======================================= Enhancing PHP handling of HTTP requests

Introduction

PHP gives access to HTTP submitted input data through autoglobals:

$_SERVER contains the HTTP headers from the request at indexes HTTP_*, environment variables at other indexes, including connection information about the client,
$_GET contains URL query parameters, itself in $_SERVER['REQUEST_URI'],
$_COOKIE contains cookies from the Cookie header, available in $_SERVER['HTTP_COOKIE'],
$_POST gives access to data existing in the body of the request, when they are presented with a content-type handled by PHP, like typically sent by browsers along with the POST method,
$_FILES gives acces to the files upload in the body of the request,
$_REQUEST contains a merge of $_GET, $_POST and/or $_COOKIE.

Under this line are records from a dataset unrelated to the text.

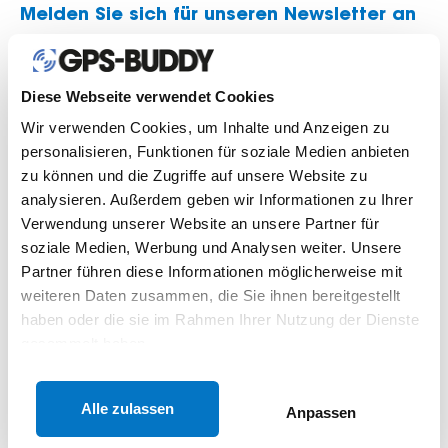
Melden Sie sich für unseren Newsletter an
Diese Webseite verwendet Cookies
Wir verwenden Cookies, um Inhalte und Anzeigen zu
personalisieren, Funktionen für soziale Medien anbieten
zu können und die Zugriffe auf unsere Website zu
analysieren. Außerdem geben wir Informationen zu Ihrer
Verwendung unserer Website an unsere Partner für
soziale Medien, Werbung und Analysen weiter. Unsere
Partner führen diese Informationen möglicherweise mit
weiteren Daten zusammen, die Sie ihnen bereitgestellt
haben oder die sie im Rahmen Ihrer Nutzung der Dienste
gesammelt haben.
Privacy policy | Terms & condition
GPS-Buddy ©
Alle zulassen
Anpassen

Requests are always issued as described in the HTTP protocol. But the way of accessing the data they contain is of course PHP specific. It is then interesting to analyze the adequacy of the interface offered by PHP and the descriptions allowed by the protocol.

Description of an HTTP request

Before sending a request, the server has access to basic information about the client: IP address and possibly SSL context. This phase takes place before the launch of PHP, this context is passed via environment variables ($_SERVER['REMOTE_ADDR'] and $_SERVER['SSL_*'] eg.).

The request itself, in its primary structure, contains three subsections:

The first line contains the HTTP method (GET, POST, etc..), the URL and the used protocol version (HTTP/1.1). This line is the only one the web server may need to decide on handing over to PHP. This information is available via $_SERVER['REQUEST_METHOD'], $_SERVER['REQUEST_URI'] and $_SERVER['SERVER_PROTOCOL'] respectively.
The following lines, as they are not empty, make a list of keys and values: the headers.
The blank line that ends the headers is followed by the body of the request, whose content should be interpreted according to the type described in the Content-Type header. The body of the request is typically empty for GET requests and containing the values of form fields for POST requests.

Description and limitations of the PHP interface

Until the first row of the query, all information is available if the server sends them to PHP via environment variables.

HTTP headers

For each key/value pair of header, PHP creates an $_SERVER['HTTP_KEY'] index containing the raw value. This index is created by putting the original key in capital then altering certain non-alphanumeric characters. To the extent that the name of the header is case insensitive and special characters do not carry specific information, this transformation does not hide any the useful information. As $_SERVER is an array, it can not contain two identical index. However, nothing prevents the same key to be present several times in the headers. As this situation may not occur (except in certain targeted attacks) this limitation has no practical consequence. Note also that two headers may be different but identical for PHP after transformation as described above.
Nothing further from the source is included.